A founder in 1830 of the National Colonization Society, Charles Tennant (1796-1873) advocated government support for emigration to Britain's colonies as a means of alleviating poverty at home and boosting the workforce overseas. Briefly representing St Albans in Parliament, he later wrote treatises on contemporary political and financial questions, notably arguing for the abolition of income tax in The People's Blue Book (1857). Also published anonymously, the present work, which appeared in 1864, offers a critique of John Stuart Mill's Utilitarianism (1863). Tennant argues that happiness does not consist in utility, but rather in conformity to divine will as described by the Christian faith. Nevertheless, Tennant says, we ought to promote utility, as this is likely to be conducive to happiness.

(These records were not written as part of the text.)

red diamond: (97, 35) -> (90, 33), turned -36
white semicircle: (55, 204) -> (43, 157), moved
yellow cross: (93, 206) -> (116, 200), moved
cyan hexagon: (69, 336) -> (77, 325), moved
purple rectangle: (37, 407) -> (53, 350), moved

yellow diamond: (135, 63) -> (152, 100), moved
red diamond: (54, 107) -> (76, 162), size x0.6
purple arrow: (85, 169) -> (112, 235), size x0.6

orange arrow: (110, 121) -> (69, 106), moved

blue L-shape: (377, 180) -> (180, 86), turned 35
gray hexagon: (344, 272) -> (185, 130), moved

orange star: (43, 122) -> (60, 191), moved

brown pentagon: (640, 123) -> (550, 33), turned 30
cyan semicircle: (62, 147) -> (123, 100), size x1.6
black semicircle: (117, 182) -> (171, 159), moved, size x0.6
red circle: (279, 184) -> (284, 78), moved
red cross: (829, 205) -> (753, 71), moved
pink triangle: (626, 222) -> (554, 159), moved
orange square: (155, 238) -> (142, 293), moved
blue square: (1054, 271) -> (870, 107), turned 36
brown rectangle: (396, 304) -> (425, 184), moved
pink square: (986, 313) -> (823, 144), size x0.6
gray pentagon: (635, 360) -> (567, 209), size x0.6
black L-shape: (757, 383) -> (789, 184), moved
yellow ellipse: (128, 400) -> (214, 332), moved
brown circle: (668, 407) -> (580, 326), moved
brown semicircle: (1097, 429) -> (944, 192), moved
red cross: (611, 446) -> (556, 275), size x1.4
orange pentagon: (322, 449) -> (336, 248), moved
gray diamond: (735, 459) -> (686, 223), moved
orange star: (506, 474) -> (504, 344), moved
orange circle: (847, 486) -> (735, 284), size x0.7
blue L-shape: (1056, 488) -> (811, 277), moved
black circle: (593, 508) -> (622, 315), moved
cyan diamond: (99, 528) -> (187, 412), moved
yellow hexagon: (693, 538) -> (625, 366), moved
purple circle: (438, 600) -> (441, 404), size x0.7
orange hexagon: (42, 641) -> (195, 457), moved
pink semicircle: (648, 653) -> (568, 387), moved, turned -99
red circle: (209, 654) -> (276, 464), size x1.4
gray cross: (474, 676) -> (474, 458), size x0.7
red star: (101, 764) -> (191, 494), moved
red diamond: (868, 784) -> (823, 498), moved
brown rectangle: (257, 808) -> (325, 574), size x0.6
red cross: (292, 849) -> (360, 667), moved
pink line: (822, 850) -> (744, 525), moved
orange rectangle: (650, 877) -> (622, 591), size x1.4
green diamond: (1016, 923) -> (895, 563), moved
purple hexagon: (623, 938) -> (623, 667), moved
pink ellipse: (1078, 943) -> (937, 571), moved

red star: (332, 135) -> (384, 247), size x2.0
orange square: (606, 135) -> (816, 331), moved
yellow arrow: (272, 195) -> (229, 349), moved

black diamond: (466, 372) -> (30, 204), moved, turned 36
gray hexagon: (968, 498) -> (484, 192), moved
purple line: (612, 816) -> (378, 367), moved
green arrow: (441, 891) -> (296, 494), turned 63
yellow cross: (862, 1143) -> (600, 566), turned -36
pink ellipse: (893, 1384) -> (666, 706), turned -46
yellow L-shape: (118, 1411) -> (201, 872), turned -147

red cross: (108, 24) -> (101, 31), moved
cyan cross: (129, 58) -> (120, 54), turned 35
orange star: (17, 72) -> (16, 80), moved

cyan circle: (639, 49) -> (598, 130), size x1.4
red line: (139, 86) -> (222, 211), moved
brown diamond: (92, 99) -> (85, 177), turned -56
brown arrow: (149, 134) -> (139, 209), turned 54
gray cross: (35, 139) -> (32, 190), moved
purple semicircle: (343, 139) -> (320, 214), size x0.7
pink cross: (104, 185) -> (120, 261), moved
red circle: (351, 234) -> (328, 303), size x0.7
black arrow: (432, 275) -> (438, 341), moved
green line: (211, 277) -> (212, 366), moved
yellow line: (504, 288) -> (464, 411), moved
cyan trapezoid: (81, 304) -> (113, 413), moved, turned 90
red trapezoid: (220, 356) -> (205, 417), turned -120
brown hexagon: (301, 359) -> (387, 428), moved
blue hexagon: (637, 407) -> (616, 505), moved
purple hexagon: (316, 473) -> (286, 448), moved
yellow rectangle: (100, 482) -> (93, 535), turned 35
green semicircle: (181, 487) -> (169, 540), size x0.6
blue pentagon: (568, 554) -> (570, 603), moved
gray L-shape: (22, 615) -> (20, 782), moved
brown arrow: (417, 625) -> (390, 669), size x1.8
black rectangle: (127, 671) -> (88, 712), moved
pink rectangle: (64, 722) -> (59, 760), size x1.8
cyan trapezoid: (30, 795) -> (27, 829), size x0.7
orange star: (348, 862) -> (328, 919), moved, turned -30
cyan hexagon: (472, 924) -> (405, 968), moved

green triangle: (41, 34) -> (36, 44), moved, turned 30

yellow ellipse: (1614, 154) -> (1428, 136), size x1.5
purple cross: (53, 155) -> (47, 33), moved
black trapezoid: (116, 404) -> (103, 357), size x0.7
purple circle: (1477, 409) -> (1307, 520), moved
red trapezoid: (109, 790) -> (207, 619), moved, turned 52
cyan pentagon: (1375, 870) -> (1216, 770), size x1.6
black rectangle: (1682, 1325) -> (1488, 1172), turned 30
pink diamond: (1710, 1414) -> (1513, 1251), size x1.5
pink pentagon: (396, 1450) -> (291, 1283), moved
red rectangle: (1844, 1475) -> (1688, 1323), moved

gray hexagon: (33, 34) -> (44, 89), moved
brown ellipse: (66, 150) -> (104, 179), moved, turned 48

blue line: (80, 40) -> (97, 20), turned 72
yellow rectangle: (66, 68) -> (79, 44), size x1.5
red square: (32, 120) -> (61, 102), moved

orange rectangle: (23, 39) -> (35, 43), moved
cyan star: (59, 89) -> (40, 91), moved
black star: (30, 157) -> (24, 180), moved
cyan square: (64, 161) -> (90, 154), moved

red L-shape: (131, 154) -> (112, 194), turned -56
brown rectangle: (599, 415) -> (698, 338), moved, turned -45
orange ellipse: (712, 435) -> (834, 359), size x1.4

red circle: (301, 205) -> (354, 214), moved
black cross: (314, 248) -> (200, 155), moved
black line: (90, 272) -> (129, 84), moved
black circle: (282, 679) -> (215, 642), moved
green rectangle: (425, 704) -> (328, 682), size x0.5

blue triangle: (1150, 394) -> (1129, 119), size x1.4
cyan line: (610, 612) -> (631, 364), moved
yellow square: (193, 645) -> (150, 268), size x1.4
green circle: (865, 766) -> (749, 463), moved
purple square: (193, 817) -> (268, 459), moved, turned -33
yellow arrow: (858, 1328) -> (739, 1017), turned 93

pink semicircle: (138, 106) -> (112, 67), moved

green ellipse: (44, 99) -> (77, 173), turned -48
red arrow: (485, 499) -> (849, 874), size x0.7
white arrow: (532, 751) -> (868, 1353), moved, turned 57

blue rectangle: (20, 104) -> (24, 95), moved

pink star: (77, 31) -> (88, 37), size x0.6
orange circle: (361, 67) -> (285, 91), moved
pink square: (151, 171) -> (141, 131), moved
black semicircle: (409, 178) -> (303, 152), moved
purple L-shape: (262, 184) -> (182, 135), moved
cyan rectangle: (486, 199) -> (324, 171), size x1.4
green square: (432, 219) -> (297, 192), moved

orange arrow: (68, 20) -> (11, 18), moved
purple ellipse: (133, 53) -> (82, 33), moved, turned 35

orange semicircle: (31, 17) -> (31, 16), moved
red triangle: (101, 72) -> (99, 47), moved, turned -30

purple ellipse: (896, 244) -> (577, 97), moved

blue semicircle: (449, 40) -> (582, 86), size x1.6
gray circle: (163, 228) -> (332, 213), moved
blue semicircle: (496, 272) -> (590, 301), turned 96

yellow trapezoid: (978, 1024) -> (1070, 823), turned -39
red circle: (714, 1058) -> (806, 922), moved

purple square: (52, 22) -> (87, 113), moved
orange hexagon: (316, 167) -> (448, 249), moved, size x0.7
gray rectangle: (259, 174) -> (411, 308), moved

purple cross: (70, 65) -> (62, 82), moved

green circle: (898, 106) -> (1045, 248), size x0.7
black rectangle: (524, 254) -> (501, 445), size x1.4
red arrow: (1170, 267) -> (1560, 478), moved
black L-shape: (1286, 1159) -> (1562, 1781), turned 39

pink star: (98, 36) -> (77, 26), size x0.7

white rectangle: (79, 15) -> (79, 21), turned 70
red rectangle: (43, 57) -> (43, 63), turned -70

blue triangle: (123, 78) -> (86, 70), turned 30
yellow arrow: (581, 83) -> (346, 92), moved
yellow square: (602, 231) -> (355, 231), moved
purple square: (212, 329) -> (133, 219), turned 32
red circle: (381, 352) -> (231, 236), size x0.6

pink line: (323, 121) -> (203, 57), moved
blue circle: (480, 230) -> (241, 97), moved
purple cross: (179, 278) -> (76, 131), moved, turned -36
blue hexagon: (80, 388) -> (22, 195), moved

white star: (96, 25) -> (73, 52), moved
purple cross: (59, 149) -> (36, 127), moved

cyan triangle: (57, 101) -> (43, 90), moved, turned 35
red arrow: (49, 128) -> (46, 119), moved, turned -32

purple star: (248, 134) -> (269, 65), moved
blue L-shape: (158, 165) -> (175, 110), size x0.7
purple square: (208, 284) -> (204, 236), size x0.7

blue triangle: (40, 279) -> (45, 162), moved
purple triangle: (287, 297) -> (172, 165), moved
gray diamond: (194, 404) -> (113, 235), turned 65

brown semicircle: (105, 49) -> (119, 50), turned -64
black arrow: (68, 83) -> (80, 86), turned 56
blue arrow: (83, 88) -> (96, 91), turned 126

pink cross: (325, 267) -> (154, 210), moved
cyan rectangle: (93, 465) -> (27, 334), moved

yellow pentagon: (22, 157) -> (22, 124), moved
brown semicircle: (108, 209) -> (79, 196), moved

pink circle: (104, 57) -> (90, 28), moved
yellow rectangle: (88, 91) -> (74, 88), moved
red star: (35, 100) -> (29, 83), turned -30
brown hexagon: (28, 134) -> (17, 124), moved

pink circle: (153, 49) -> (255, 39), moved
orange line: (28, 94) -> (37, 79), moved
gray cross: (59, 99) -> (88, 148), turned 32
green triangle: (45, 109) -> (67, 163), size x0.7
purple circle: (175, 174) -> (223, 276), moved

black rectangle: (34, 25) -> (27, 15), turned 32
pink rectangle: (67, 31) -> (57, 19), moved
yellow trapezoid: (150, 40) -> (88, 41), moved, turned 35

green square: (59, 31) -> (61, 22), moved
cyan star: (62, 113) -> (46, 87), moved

He then applies this view in detail to contemporary problems of government, domestic policy, taxation, colonies, dependencies, and foreign policy.
Table of Contents
Note from the author; 1. General remarks; 2. What utilitarianism is; 3. Utilitarianism: its sanctions; 4. Utilitarianism: how proved; 5. Utilitarianism: how connected with justice; 6. Fallacies of the utilitarians; 7. Happiness: the ultimate end; 8. Utility: applied to governments; 9. Utility: applied to domestic policy; 10. Utility: applied to taxation; 11. Utility: applied to colonies and dependencies; 12. Utility: applied to foreign policy; Conclusion; Index.